And he dismisses it.
"No, I don't think there's a race problem at all," Portnow said in an interview with Pitchfork.
Beyoncé's loss has been questioned not only by fans of her album "Lemonade," but also by the woman who won album of the year.
Adele, one of 14,000 members of the Recording Academy who select the Grammy winners, said "Lemonade" got her vote.
Portnow said it's "always hard to create objectivity out of something that's inherently subjective."
"We don't, as musicians, in my humble opinion, listen to music based on gender or race or ethnicity," Portnow said. "When you go to vote on a piece of music -- at least the way that I approach it -- is you almost put a blindfold on and you listen."

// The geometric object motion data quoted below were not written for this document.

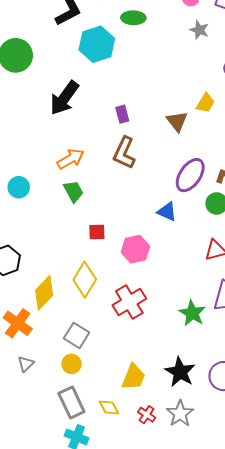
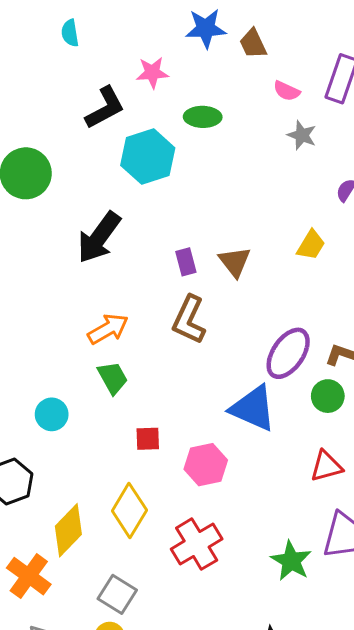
brown triangle: (177, 121) -> (235, 262), moved
cyan circle: (19, 187) -> (52, 414), moved
blue triangle: (167, 212) -> (253, 408), size x1.6

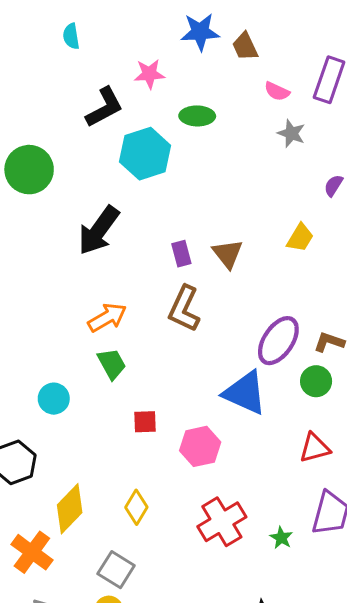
yellow diamond: (129, 510) -> (136, 507), moved, size x0.7
red cross: (197, 544) -> (222, 522), moved
green star: (291, 561) -> (281, 538), size x0.6

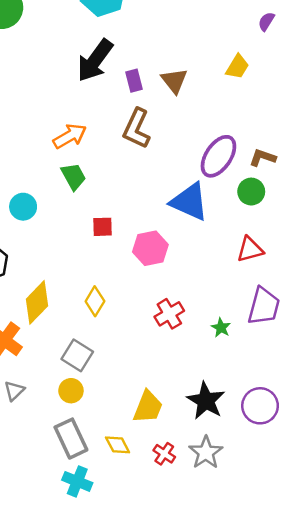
black arrow: (99, 230) -> (95, 60), moved
red cross: (222, 522) -> (169, 314), size x0.7

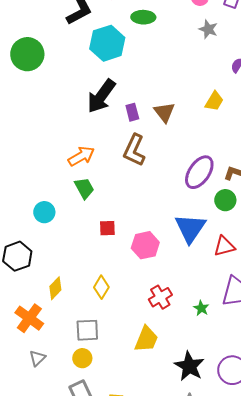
blue triangle: (189, 202) -> (190, 228), moved, turned 40
yellow diamond: (37, 302) -> (55, 288), size x0.7
gray square: (77, 355) -> (87, 330), turned -35
yellow trapezoid: (148, 407) -> (146, 339), moved

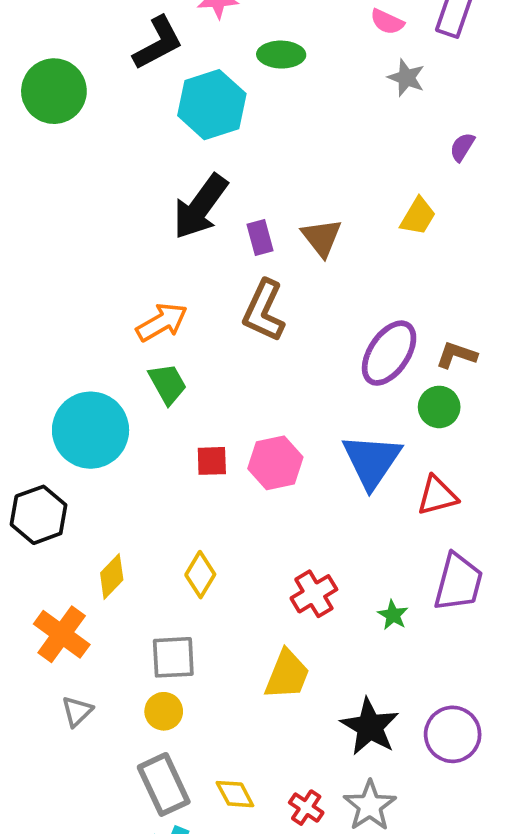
green circle: (27, 54) -> (54, 91), moved
cyan circle: (44, 212) -> (91, 430), size x1.8
pink hexagon: (145, 245) -> (275, 463), moved

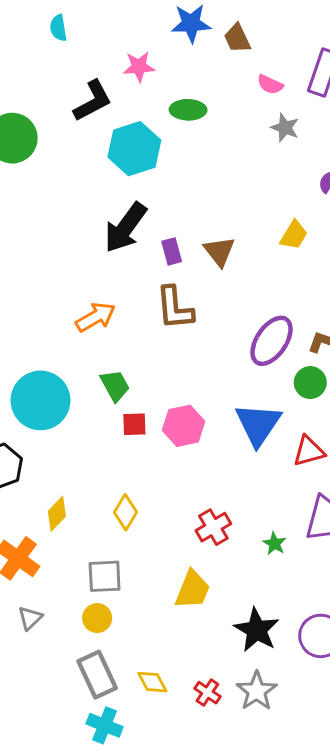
brown L-shape: (264, 311) -> (175, 308), turned -30
green trapezoid: (168, 384) -> (115, 386), moved

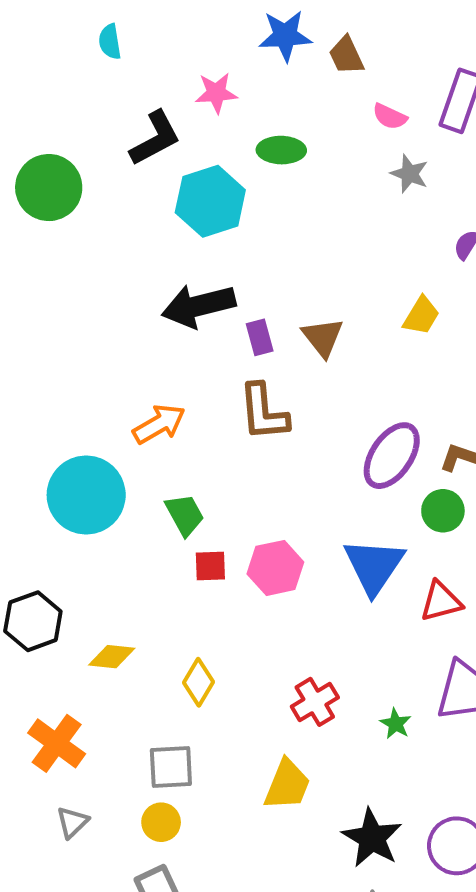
black arrow: (125, 228) -> (199, 306), turned 40
cyan circle: (40, 400) -> (86, 495), moved
yellow diamond: (57, 514) -> (112, 657), moved, turned 52

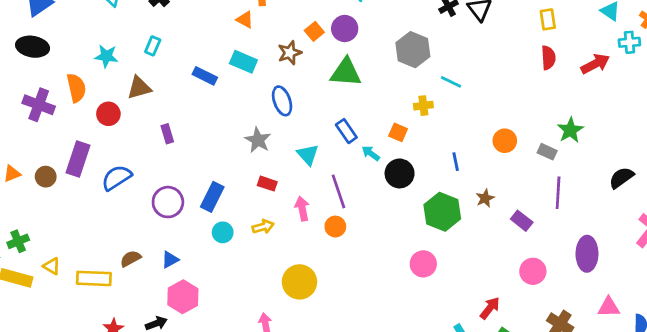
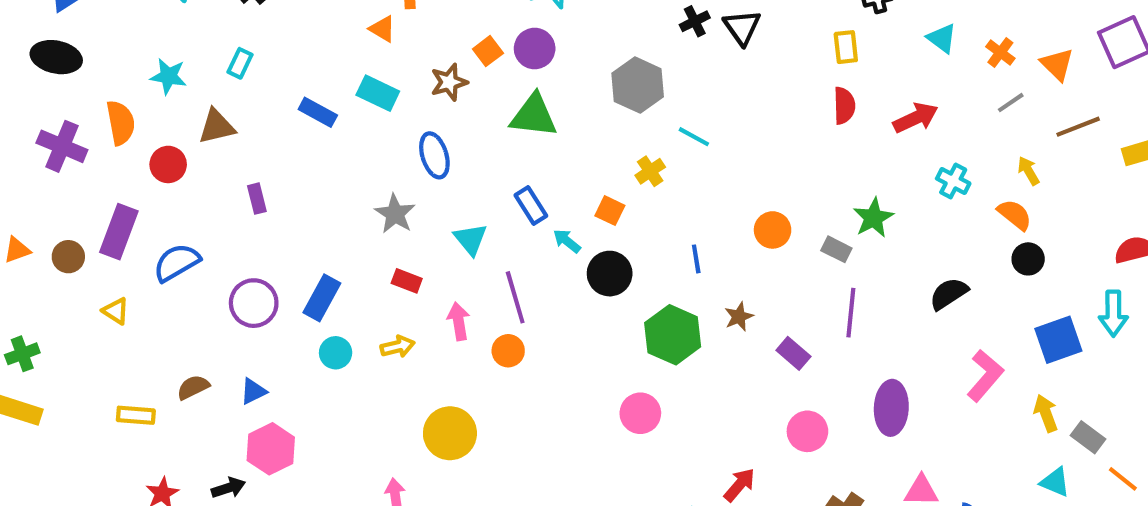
cyan cross: (629, 42) -> (953, 181), moved, turned 30
yellow cross: (423, 106) -> (650, 171), turned -30
yellow triangle: (52, 266) -> (116, 311), moved
yellow rectangle: (94, 278) -> (136, 415), size x0.7

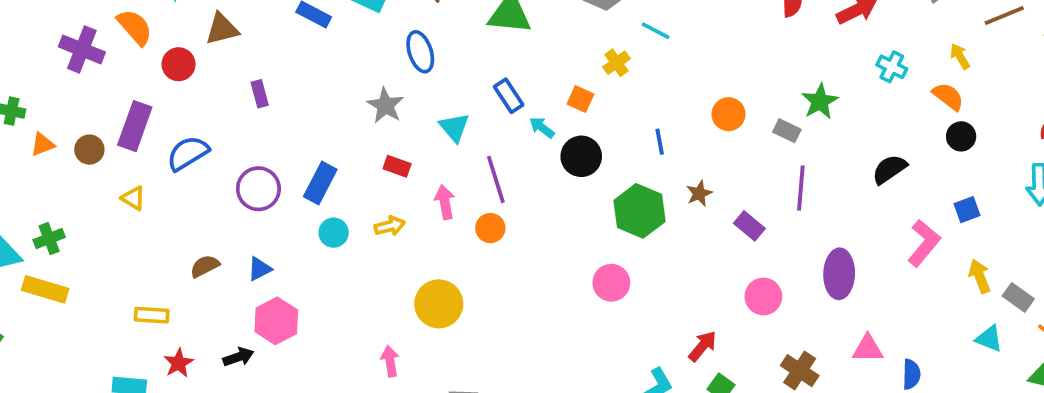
orange semicircle: (121, 123) -> (135, 27), turned -30
blue square: (1058, 340) -> (967, 210), moved, size x0.6
yellow rectangle: (136, 415) -> (152, 315), moved

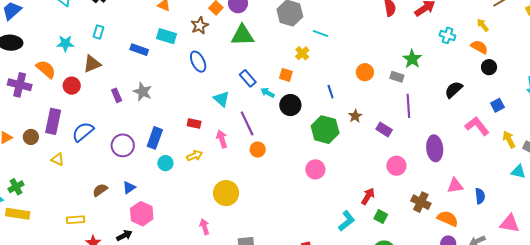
gray star: (385, 105) -> (143, 92), moved
orange circle: (490, 228) -> (258, 150), moved
pink L-shape: (924, 243) -> (477, 126), turned -70

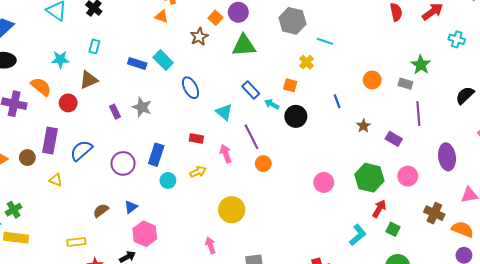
cyan rectangle: (166, 36) -> (163, 60), moved, turned 30
blue ellipse: (198, 62) -> (191, 88), moved
green hexagon: (325, 130) -> (369, 178), moved

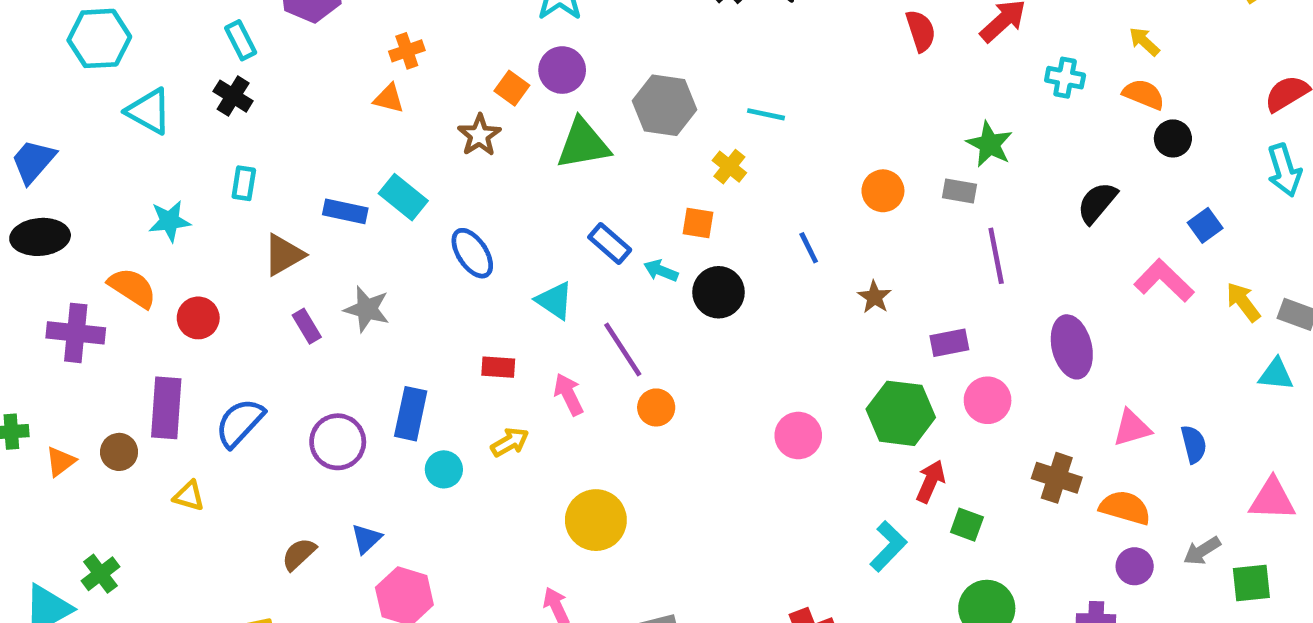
gray hexagon: (292, 21) -> (664, 105), moved
brown triangle: (89, 80) -> (284, 255), moved
purple rectangle: (394, 139) -> (949, 343), moved, turned -35

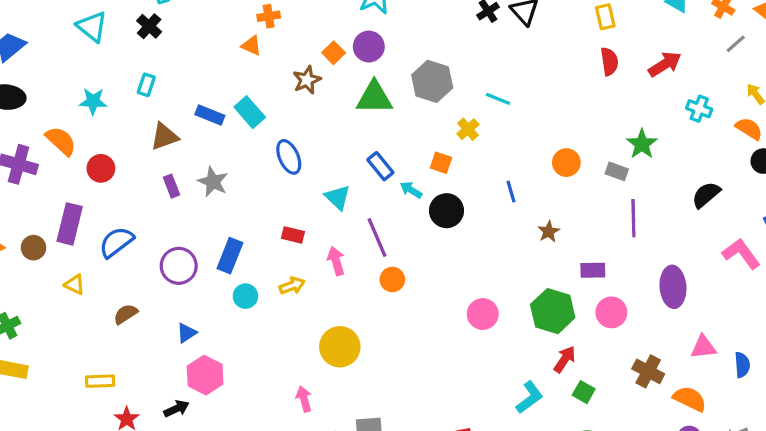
brown semicircle: (299, 554) -> (126, 314), moved

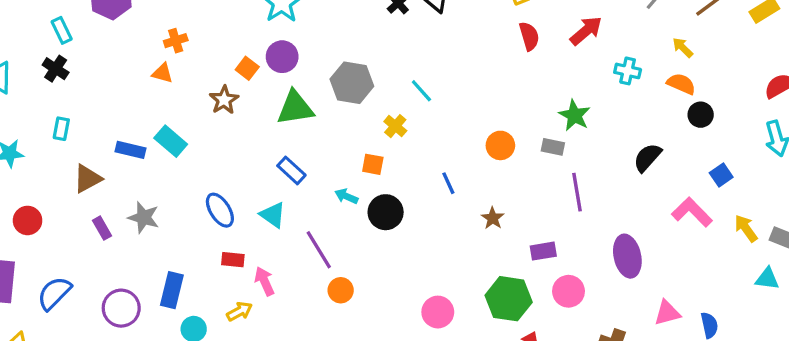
cyan line: (498, 99) -> (421, 91), turned 35
blue ellipse: (289, 157) -> (220, 210), moved
blue rectangle: (380, 166) -> (291, 170), moved
pink arrow: (336, 261) -> (264, 281), moved

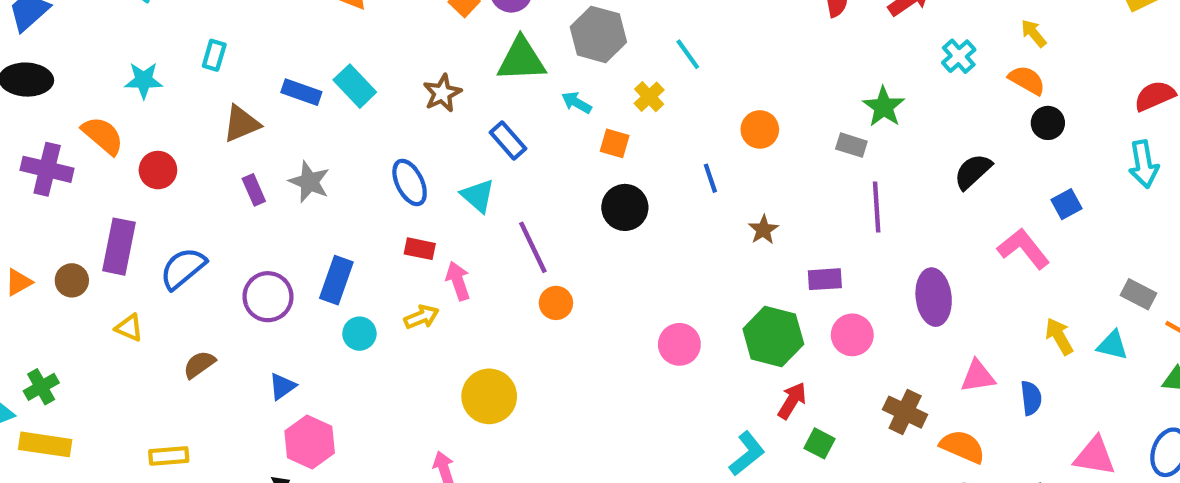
cyan cross: (628, 71) -> (959, 56), turned 30
brown star: (224, 100) -> (442, 93), moved
orange circle: (500, 145) -> (760, 129), moved
cyan arrow: (346, 196) -> (577, 103), moved
yellow arrow: (746, 228) -> (1059, 336), moved

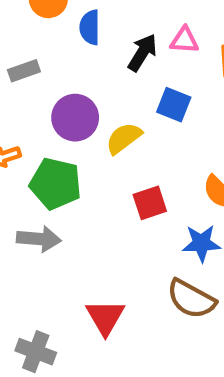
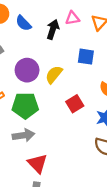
blue semicircle: (90, 27) -> (23, 23), turned -30
blue square: (174, 105) -> (86, 57), moved
red triangle: (105, 317) -> (37, 163), moved

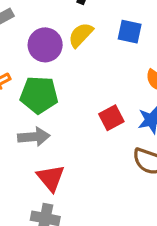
yellow semicircle: (54, 75) -> (81, 35), moved
red square: (75, 104) -> (111, 118), moved

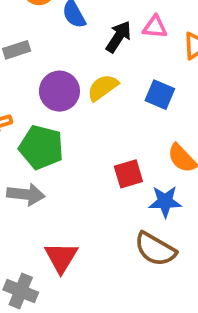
red square: (111, 118) -> (128, 174), moved
red triangle: (51, 178) -> (61, 257), moved

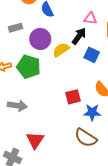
black arrow: (119, 37) -> (79, 36), moved
purple circle: (59, 91) -> (40, 39), moved
green pentagon: (41, 147) -> (29, 67), moved

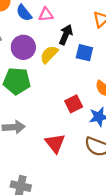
pink triangle: (90, 18) -> (46, 15), moved
red triangle: (35, 140) -> (55, 143), moved

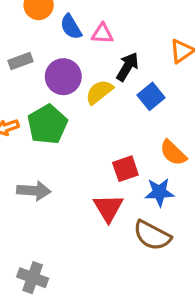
blue square: (84, 53) -> (151, 96), turned 30
green pentagon: (17, 81) -> (47, 124), turned 30
red triangle: (55, 143) -> (108, 208), moved

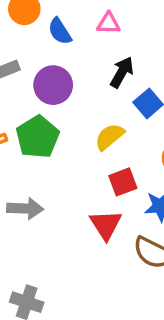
pink triangle: (102, 34) -> (108, 23), moved
yellow semicircle: (99, 92) -> (110, 137), moved

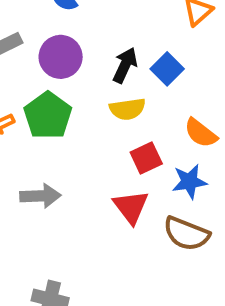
black arrow: (122, 72) -> (125, 65), moved
yellow semicircle: (110, 137) -> (127, 109), turned -144

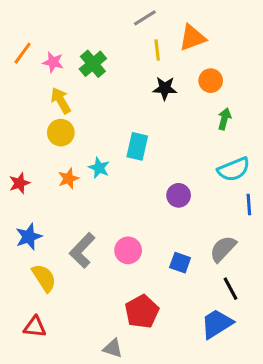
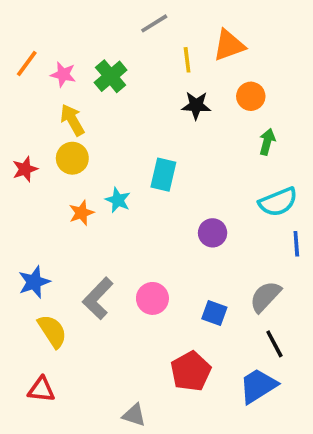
gray line: (145, 18) -> (154, 23), moved
red star: (20, 183) -> (25, 169), moved
red pentagon: (142, 312) -> (191, 371), moved

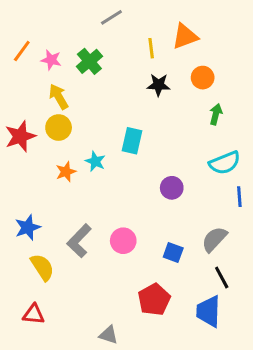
gray line: (154, 23) -> (111, 17), moved
red star: (25, 169) -> (20, 136), size x1.5
blue trapezoid: (258, 386) -> (208, 311), turned -56

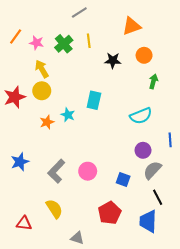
yellow line: (151, 48) -> (89, 41), moved
cyan semicircle: (225, 163) -> (141, 116), moved
purple circle: (172, 188) -> (143, 150), moved
yellow semicircle: (42, 267) -> (54, 209), moved

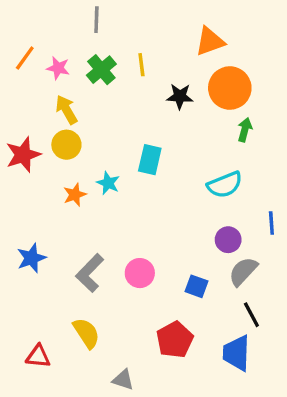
gray line: (79, 13) -> (96, 20), moved, turned -56
orange circle: (144, 55) -> (230, 88), size x1.6

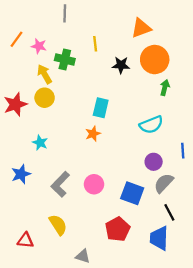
green cross: (101, 70) -> (65, 60), moved, turned -36
cyan star: (108, 183) -> (40, 143), moved
orange star: (75, 195) -> (93, 134), moved
blue square: (196, 286) -> (132, 193), size x1.5

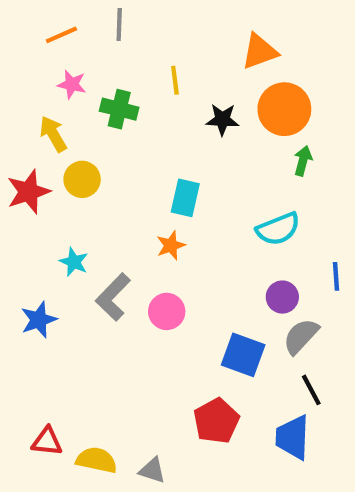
orange line: (16, 39) -> (61, 35), moved, turned 30
yellow arrow: (45, 74) -> (53, 134), moved
gray L-shape: (60, 184) -> (113, 297), moved
pink circle: (94, 184) -> (167, 311), moved
yellow semicircle: (58, 225) -> (97, 460), moved, turned -45

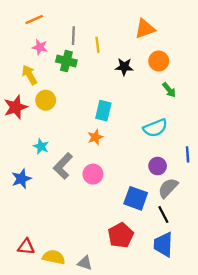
gray line: (119, 25) -> (73, 36), moved
orange circle: (284, 109) -> (159, 61), size x0.7
green arrow: (303, 161) -> (169, 90), turned 126
black line: (311, 390) -> (163, 214), moved

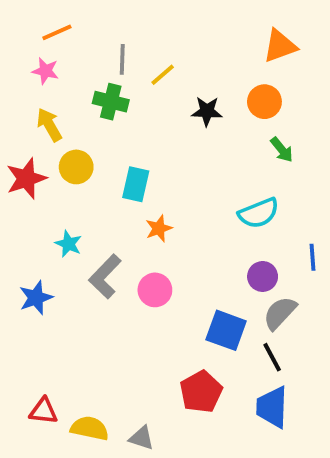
orange triangle: (145, 29) -> (280, 46), moved
yellow line: (98, 45) -> (163, 75), turned 56
pink star: (40, 47) -> (45, 71), moved
cyan rectangle: (103, 111) -> (136, 184), moved

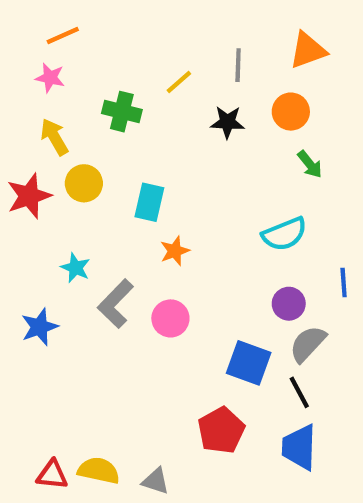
gray line: (122, 59) -> (238, 65), moved
red triangle: (44, 411) -> (52, 475), moved

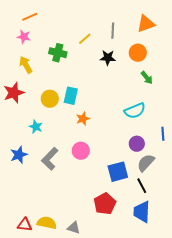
yellow circle: (84, 183) -> (50, 99), moved
gray L-shape: (116, 304) -> (50, 159), moved
blue square: (249, 363) -> (118, 172), turned -35

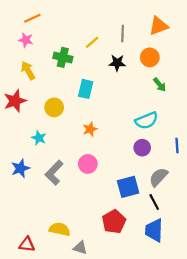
cyan rectangle: (71, 96) -> (86, 89), moved
purple circle: (137, 144) -> (142, 148), moved
yellow semicircle: (47, 223) -> (60, 229), moved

Portnow added that the Recording Academy is always working to make the organization more diverse in race, gender and age.
He also referenced an example of another voting process with contentious results.
"At the end of the day, we just went through a popular election, but you had the overlay of an electoral college," Portnow said. "And so the popular vote doesn't necessarily in and of itself create the recipient of the election. In our case, the popular vote stands by itself and completely determines who receives an award in any given year."
For those in the music industry unhappy with this year's Grammy results, Portnow offered a suggestion.
"Just become members, join and vote," Portnow said. "Then you have the say if you want it."